BEGIN Data supplied

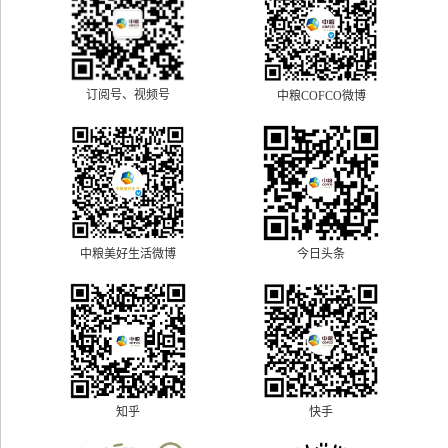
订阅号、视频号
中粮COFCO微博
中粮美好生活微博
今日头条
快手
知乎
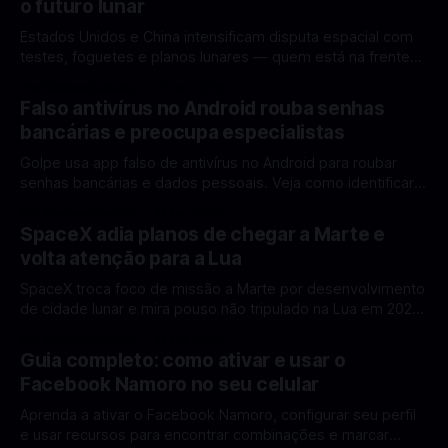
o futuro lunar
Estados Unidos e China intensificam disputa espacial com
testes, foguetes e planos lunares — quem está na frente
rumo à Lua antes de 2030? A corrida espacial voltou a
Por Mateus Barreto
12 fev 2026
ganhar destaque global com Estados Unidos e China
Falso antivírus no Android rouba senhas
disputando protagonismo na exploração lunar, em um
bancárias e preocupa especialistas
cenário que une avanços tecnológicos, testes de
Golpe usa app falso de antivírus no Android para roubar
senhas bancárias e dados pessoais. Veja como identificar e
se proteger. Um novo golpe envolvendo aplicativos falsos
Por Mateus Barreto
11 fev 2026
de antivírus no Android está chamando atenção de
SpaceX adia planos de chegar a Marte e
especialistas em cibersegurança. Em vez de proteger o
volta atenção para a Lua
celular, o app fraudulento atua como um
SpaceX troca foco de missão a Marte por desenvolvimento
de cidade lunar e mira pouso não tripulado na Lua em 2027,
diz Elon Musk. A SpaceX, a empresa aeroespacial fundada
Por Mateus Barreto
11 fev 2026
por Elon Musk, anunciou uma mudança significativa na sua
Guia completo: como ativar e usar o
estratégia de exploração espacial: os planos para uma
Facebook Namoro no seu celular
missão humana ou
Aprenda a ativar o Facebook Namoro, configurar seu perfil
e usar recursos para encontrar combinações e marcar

END Data supplied
BEGIN Data supplied

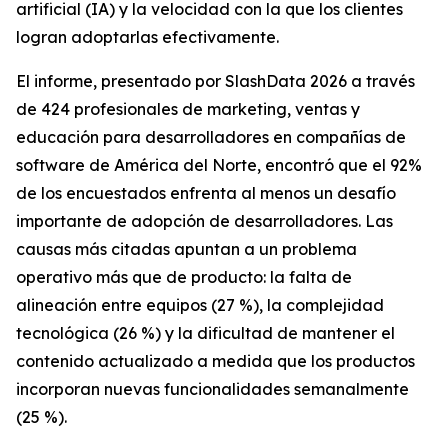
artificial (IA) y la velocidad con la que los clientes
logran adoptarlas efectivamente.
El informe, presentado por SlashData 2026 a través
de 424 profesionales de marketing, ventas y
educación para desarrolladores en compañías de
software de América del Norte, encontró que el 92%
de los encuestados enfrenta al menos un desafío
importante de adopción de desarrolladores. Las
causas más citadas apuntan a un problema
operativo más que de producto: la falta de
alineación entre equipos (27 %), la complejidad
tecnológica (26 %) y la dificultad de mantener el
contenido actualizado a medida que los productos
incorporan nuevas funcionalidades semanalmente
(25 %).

END Data supplied

What you need to do »
Retype only the stretch of lines above starting at the one with "SpaceX troca foco" and stopping at the one with "e usar recursos", exactly as written, with both kept.

Response to this exercise »
SpaceX troca foco de missão a Marte por desenvolvimento
de cidade lunar e mira pouso não tripulado na Lua em 2027,
diz Elon Musk. A SpaceX, a empresa aeroespacial fundada
Por Mateus Barreto
11 fev 2026
por Elon Musk, anunciou uma mudança significativa na sua
Guia completo: como ativar e usar o
estratégia de exploração espacial: os planos para uma
Facebook Namoro no seu celular
missão humana ou
Aprenda a ativar o Facebook Namoro, configurar seu perfil
e usar recursos para encontrar combinações e marcar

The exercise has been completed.